All-Women Punk Band Over 50 Rocks Menopause and Ageism
Six women in their 50s and 60s from South Wales formed a punk band called The NaNaz, and they're gaining serious attention for their raw, honest music about aging, menopause, and social issues. Their rapid rise proves that rebellion and rock have no age limit.
Six women decided they were done being quiet about getting older, so they picked up guitars and started a punk band that's now making waves across the UK.
The NaNaz are an all-female punk collective from South Wales, and every member is over 50. Founded by Anne-Marie Bollen, the six-piece group includes Deb de Lloyd, Claire Symons, Ange Pearce, Marega Palser, and Jade Ball, bringing together voices, guitars, viola, drums, and zero apologies.
Their music tackles subjects most bands avoid. Songs address menopause, unaffordable elder care, how society treats older women, and even the frustrations of recycling bins. One early fan favorite, "60 Lies," was dedicated to the Women Against State Pension Inequality campaign.
The band formed recently through music workshops, but they're shooting straight for the stars. Their sound blends punk attitude with alternative rock, described on their YouTube page as "unapologetic noise" that's "made to be felt as much as heard."

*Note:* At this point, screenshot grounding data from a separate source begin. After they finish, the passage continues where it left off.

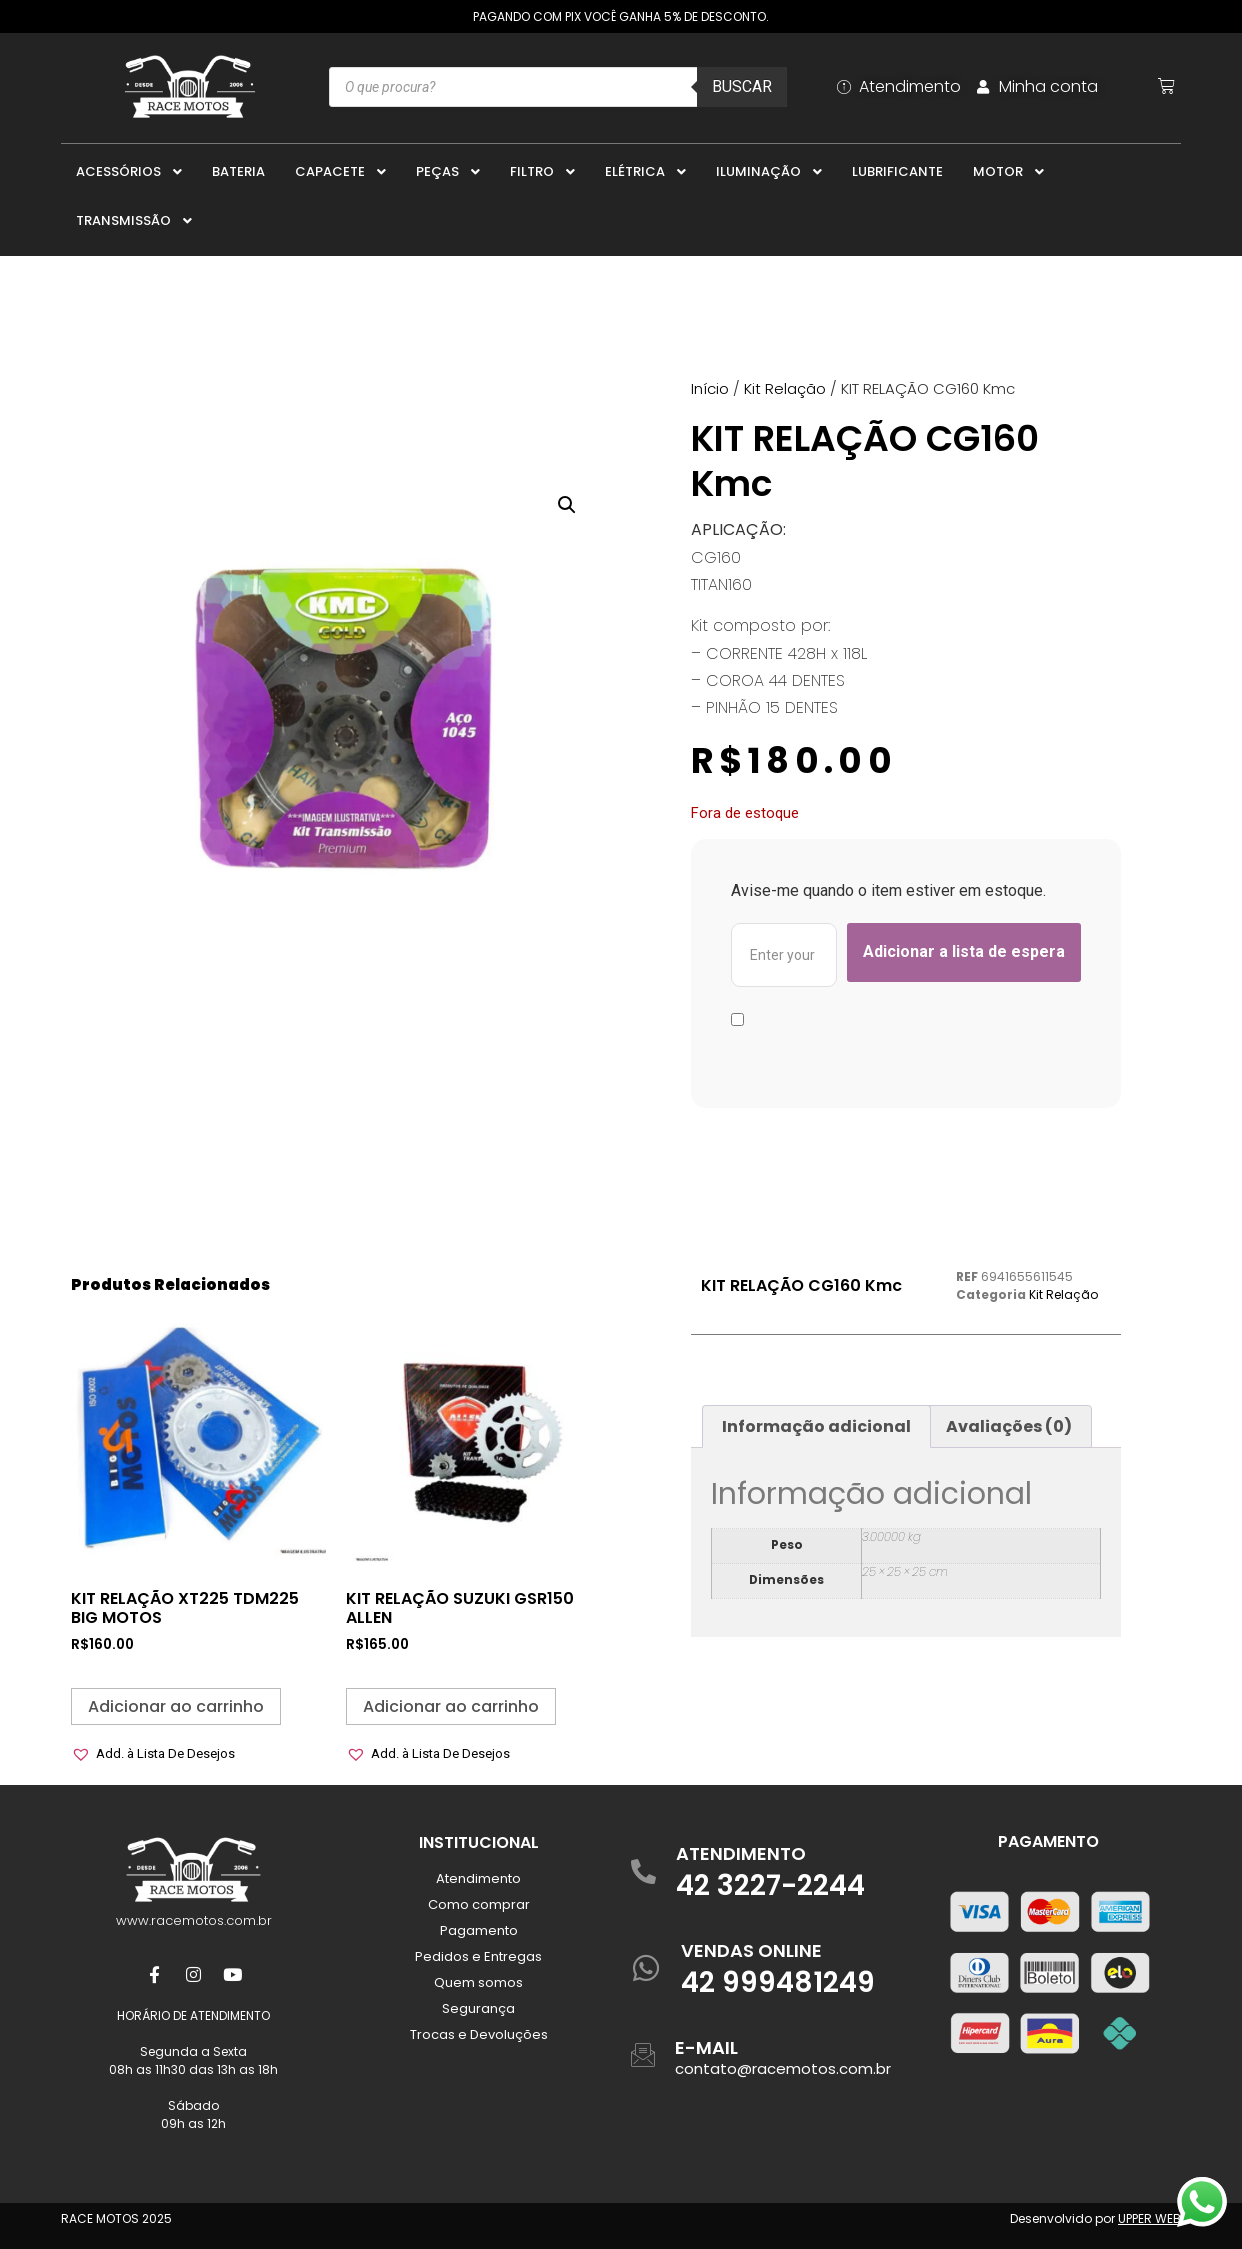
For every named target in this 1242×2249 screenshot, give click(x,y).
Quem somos (478, 1982)
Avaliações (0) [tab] (1009, 1426)
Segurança (478, 2008)
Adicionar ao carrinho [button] (176, 1706)
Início (710, 388)
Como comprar (479, 1904)
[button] (567, 505)
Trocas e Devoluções (479, 2034)
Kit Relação (785, 388)
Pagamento (479, 1930)
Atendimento (478, 1878)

According to BBC Wales, the band members say their music works like therapy. It gives them an outlet to release anger and frustration about everything from loud people on buses to bigger societal problems. The songs have also helped them process bodily changes and identity shifts that come with menopause.

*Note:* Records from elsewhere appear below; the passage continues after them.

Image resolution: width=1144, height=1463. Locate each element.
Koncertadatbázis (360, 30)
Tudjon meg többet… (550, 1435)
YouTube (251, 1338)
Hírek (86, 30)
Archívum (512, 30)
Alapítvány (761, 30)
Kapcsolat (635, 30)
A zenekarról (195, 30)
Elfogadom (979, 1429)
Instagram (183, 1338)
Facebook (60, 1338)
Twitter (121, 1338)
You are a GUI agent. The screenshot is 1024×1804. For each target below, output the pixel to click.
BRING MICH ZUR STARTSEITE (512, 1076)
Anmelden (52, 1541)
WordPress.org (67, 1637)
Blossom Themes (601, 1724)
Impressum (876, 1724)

Their latest release, "The Isles," came with a music video featuring poetic lyrics about time's strange behavior as we age. The line "time arrow shooting back forward sideways and now it's gone slack" captures something many people feel but rarely hear expressed in a punk song.
Why This Inspires
The NaNaz represent something bigger than one band's success. They're rewriting expectations about who gets to be loud, who gets to be angry, and who deserves a stage. Their existence challenges the idea that passion, rebellion, and creativity have expiration dates.
Social media reactions show they're striking a chord across generations. Instagram comments joke about retirement homes getting "so lit," while Millennials express admiration for their "cooler older siblings" in Gen X still showing up as themselves.
The timing feels right too, as a BBC drama called "Riot Women" explores similar themes with fictional characters. The difference is The NaNaz are very, very real, proving that the actual riot women were already rocking.
These six women are showing everyone that aging doesn't mean fading into the background.